Le coppie che sono riuscite a ottenere il ricongiungimento famigliare sono riuscite a far arrivare i figli prima che compissero i diciotto anni di età; questi figli vanno poi a lavorare o alla Fincantieri o nella ristorazione a Venezia, anche se non si può parlare nel loro caso di seconda generazione essendo nati in Bangladesh e arrivati qui con il ricongiungimento famigliare; i figli e le figlie invece nati in Italia sono ancora molto giovani, hanno grosso modo tra gli otto e i dieci anni. Ci sono famiglie di bangladesi che hanno figli nati qui che parlano solo italiano.
[1] Al 31 dicembre 2022 la popolazione straniera residente nel comune di Venezia era di 40.525 individui su un totale di 253.174 residenti; quasi una metà dei cittadini stranieri residenti veniva dall’Europa (19.452), e un 40% dall’Asia (15.895); degli individui provenienti dall’Asia circa una metà (7.858) erano originari del Bangladesh, e poco meno di un quarto (3.776) della Repubblica popolare cinese; i due terzi 3 dei residenti provenienti dal Bangladesh erano maschi, mentre tra i cinesi la metà è composta da maschi e l’altra metà da femmine. Se ci limitiamo al Quartiere 13 (Marghera-Catene-Malcontenta) i cittadini italiani sono 20.439, quelli stranieri 7758; tra gli stranieri, il 45% (3553) proveniva dall’Asia, e il 41% dall’Europa. Dati della popolazione in https://www.comune.venezia.it/it/content/statistica-statistiche-popolazione-0.

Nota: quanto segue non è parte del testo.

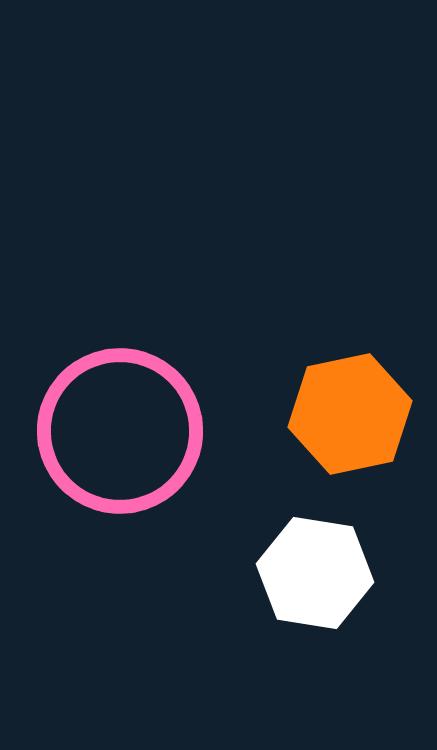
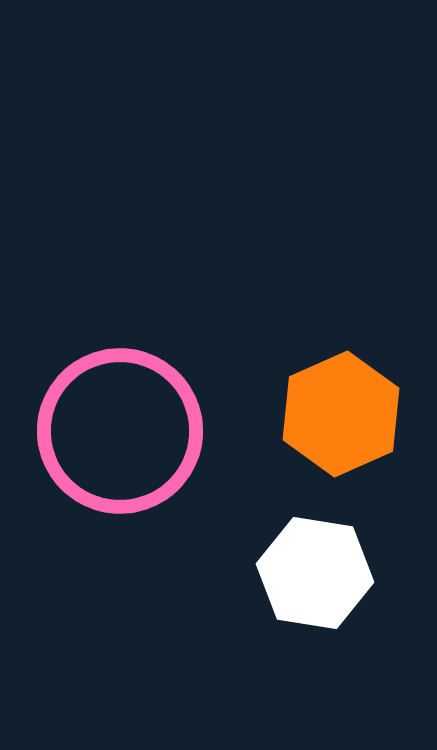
orange hexagon: moved 9 px left; rotated 12 degrees counterclockwise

[2] A questo proposito è intervenuto Nicola Quondamatteo: “Faccio un esempio, non da Marghera ma da Monfalcone, sempre dal ‘mondo’ Fincantieri. Nel settembre 2022 successero due cose nei cantieri di Ancona: prima un lavoratore bangladese fu preso a martellate dal suo supervisore, sempre bangladese, e qualche mese dopo ci fu un incidente sul lavoro. In quest’ultima occasione fu proclamato uno sciopero per il giorno dopo in tutti i cantieri (in Italia ci sono otto cantieri del gruppo Fincantieri). Fu una decisione veloce. A Monfalcone alcuni lavoratori bangladesi non lo sapevano, perché non è uno di quegli scioperi che chiami con anticipo. Insomma c’è anche una mancanza di canali in cui far passare le informazioni”.
[3] Si veda M. Morad, F. Della Puppa, D. Sacchetto, The dark side of onward migration: Experiences and strategies of Italian‐Bangladeshis in the UK at the time of the post‐Brexit referendum, “The British Journal of Sociology”, 72 (5), pp. 1311-1324.